On top of their day-to-day business of educating students, right now educators are in the midst of an incredibly important added responsibility: planning for next year.
Schools and districts across the nation are busy developing goals, strategies, budgets, calendars, lesson plans and the like – the number of meetings and volume of paper would shock anyone not familiar with the process.
However, planning for college and career readiness is often reduced to a single event, such as a college day or career fair, oftentimes reserved for upperclassmen. That simply is not enough to guarantee students graduate college and career ready. Educators should incorporate coverage across grade levels, grade-level-appropriate lessons and activities, and continual reinforcement that students have it in them to succeed.

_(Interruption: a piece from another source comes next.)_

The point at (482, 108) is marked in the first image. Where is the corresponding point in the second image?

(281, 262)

And a good place to start is the annual planning process. Regardless of role, every education stakeholder has the responsibility to treat college and career readiness as one of their primary goals. Here are some suggestions to help make that happen:
- School Boards: Review your district’s vision, mission, and goals…are they explicit when it comes to college and career readiness? When reviewing budgets and other planning documents for next year, specifically ask how those plans will further college and career readiness.
- Superintendents: Continuously re-enforce to your principals and staff that college and career readiness is a priority. Develop specific, measurable readiness goals and hold everyone (including yourself) accountable for achieving them.

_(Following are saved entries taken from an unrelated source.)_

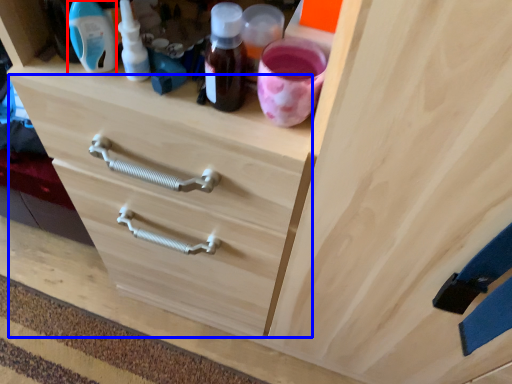 Question: Which point is closer to the camera, bottle (highlighted by a red box) or drawer (highlighted by a blue box)?

Choices:
 (A) bottle
 (B) drawer

Answer: (A) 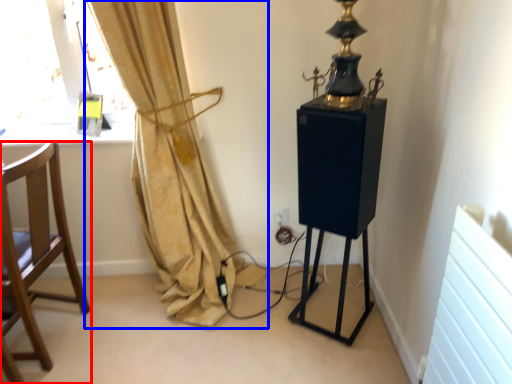 Question: Which of the following is the farthest to the observer, chair (highlighted by a red box) or curtain (highlighted by a blue box)?

Choices:
 (A) chair
 (B) curtain

Answer: (A) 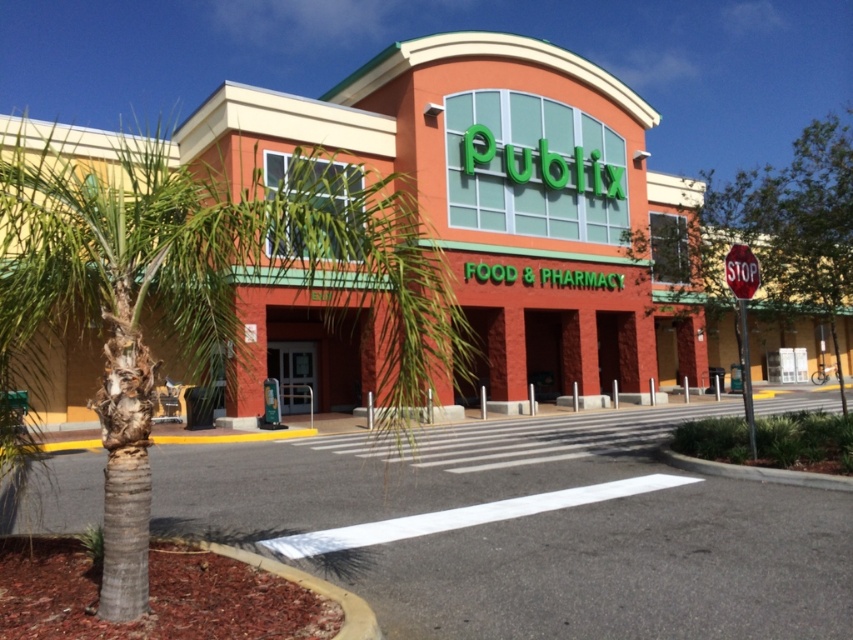 You are standing in front of the Publix supermarket entrance. The green leafy palm tree at center is located at point 0.466 on the x axis and 0.141 on the y axis. If you want to walk towards the palm tree, which direction should you move relative to your current position?

The green leafy palm tree at center is located at coordinates x 0.466 and y 0.141. Since the palm tree is at the center, you should move forward towards the middle of the Publix supermarket entrance area to reach it.

You are standing in front of the Publix supermarket and want to take a photo of both the matte brick building at center and the green leafy palm tree at center. Which object will appear larger in the photo?

The matte brick building at center will appear larger in the photo because it is much taller than the green leafy palm tree at center. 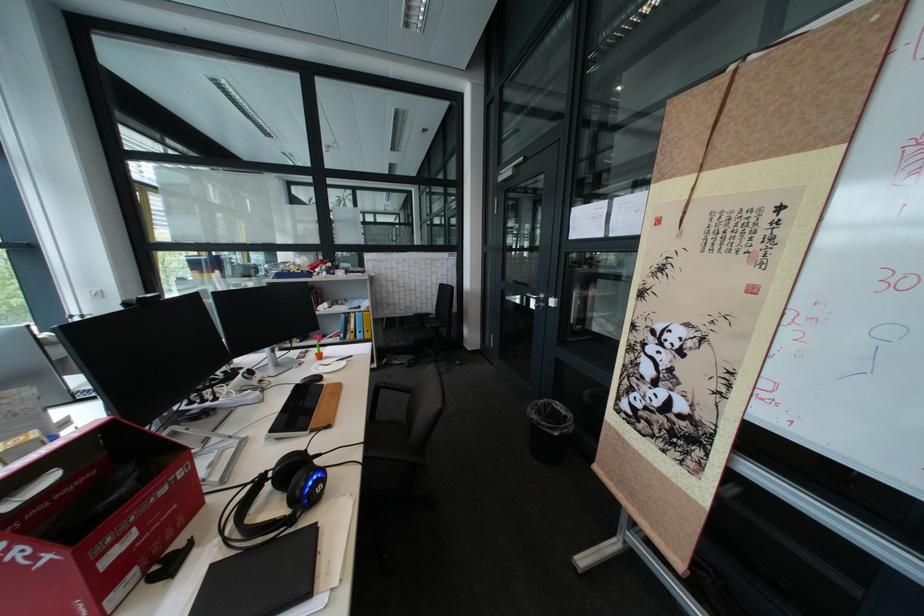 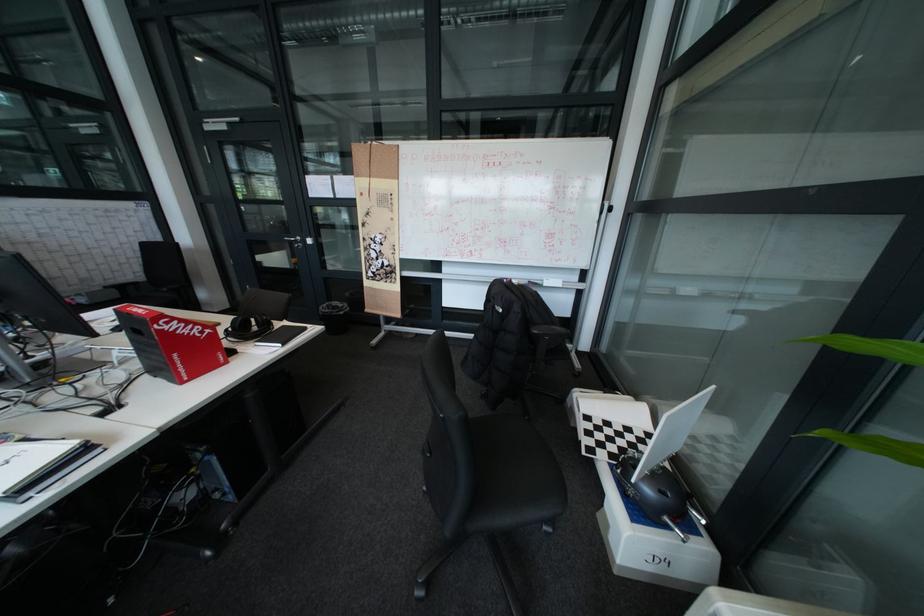 Find the pixel in the second image that matches point (541, 294) in the first image.

(299, 238) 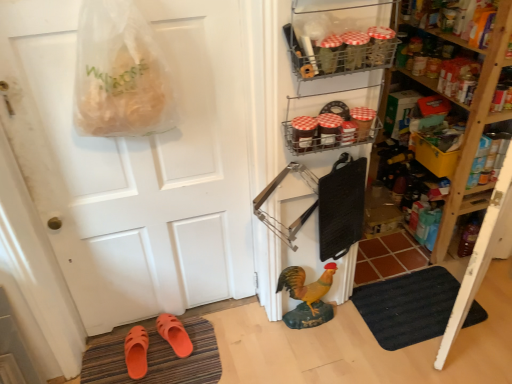 Where is `vacant space to the left of painted wood rooster at lower center`? The width and height of the screenshot is (512, 384). vacant space to the left of painted wood rooster at lower center is located at coordinates (260, 331). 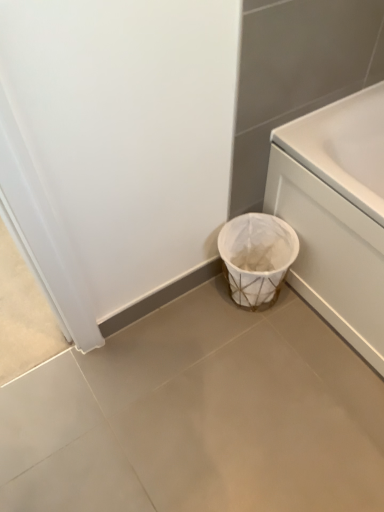 Question: Can you confirm if white glossy bathtub at right is bigger than white woven basket at lower center?

Choices:
 (A) no
 (B) yes

Answer: (B)

Question: Is white glossy bathtub at right thinner than white woven basket at lower center?

Choices:
 (A) no
 (B) yes

Answer: (A)

Question: Is white glossy bathtub at right outside white woven basket at lower center?

Choices:
 (A) yes
 (B) no

Answer: (A)

Question: Is the position of white glossy bathtub at right more distant than that of white woven basket at lower center?

Choices:
 (A) no
 (B) yes

Answer: (A)

Question: Is white glossy bathtub at right facing away from white woven basket at lower center?

Choices:
 (A) no
 (B) yes

Answer: (A)

Question: From a real-world perspective, relative to white glossy bathtub at right, is white matte trash can at lower right vertically above or below?

Choices:
 (A) above
 (B) below

Answer: (B)

Question: Is white matte trash can at lower right inside the boundaries of white glossy bathtub at right, or outside?

Choices:
 (A) inside
 (B) outside

Answer: (B)

Question: Does point (291, 308) appear closer or farther from the camera than point (304, 176)?

Choices:
 (A) closer
 (B) farther

Answer: (B)

Question: Visually, is white matte trash can at lower right positioned to the left or to the right of white glossy bathtub at right?

Choices:
 (A) left
 (B) right

Answer: (A)

Question: Looking at the image, does white glossy bathtub at right seem bigger or smaller compared to white matte trash can at lower right?

Choices:
 (A) small
 (B) big

Answer: (B)

Question: Do you think white glossy bathtub at right is within white matte trash can at lower right, or outside of it?

Choices:
 (A) inside
 (B) outside

Answer: (B)

Question: Is white glossy bathtub at right in front of or behind white matte trash can at lower right in the image?

Choices:
 (A) behind
 (B) front

Answer: (A)

Question: In the image, is white glossy bathtub at right on the left side or the right side of white matte trash can at lower right?

Choices:
 (A) left
 (B) right

Answer: (B)

Question: From their relative heights in the image, would you say white woven basket at lower center is taller or shorter than white matte trash can at lower right?

Choices:
 (A) short
 (B) tall

Answer: (B)

Question: Is white woven basket at lower center to the left or to the right of white matte trash can at lower right in the image?

Choices:
 (A) left
 (B) right

Answer: (B)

- Principals: Help your teachers and counselors translate district goals into classroom-ready lesson plans and activities. Ensure every school-wide plan for next year makes college and career readiness a priority.

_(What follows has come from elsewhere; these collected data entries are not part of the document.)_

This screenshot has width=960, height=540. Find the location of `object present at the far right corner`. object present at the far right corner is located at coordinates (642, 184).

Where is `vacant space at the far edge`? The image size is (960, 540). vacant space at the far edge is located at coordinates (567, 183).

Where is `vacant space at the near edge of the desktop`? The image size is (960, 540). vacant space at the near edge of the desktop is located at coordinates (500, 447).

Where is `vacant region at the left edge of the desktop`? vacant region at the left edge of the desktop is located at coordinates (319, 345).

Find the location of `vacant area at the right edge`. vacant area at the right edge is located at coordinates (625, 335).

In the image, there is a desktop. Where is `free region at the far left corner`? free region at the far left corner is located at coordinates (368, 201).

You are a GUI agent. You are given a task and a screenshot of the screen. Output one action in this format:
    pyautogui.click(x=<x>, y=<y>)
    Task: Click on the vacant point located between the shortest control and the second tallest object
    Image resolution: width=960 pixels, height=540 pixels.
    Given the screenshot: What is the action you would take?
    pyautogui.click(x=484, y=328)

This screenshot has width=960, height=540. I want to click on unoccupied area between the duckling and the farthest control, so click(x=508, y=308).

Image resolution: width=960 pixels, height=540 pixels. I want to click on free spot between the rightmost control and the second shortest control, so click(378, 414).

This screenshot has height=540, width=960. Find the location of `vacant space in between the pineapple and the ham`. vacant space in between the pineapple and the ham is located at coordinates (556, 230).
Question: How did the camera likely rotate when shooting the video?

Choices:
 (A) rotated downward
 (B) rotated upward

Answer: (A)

- Teachers and Counselors: In addition to academics, help your students develop a growth mindset and love for learning. Pepper lesson plans with enrichment activities designed to inspire and motivate students to pursue their postsecondary dreams.
- Parents: Attend school board meetings and other planning meetings. Ask what the district is doing to ensure your child graduates college and career ready.
- Students: Make sure your teachers and counselors know your future plans, ask for their guidance and help in achieving them.
- Local Businesses: Ask to meet with district and school leaders, make sure they know the hard and soft skills you seek in new hires. Offer your company’s help (volunteers, funding, etc.) to incorporate those skills into the academic program.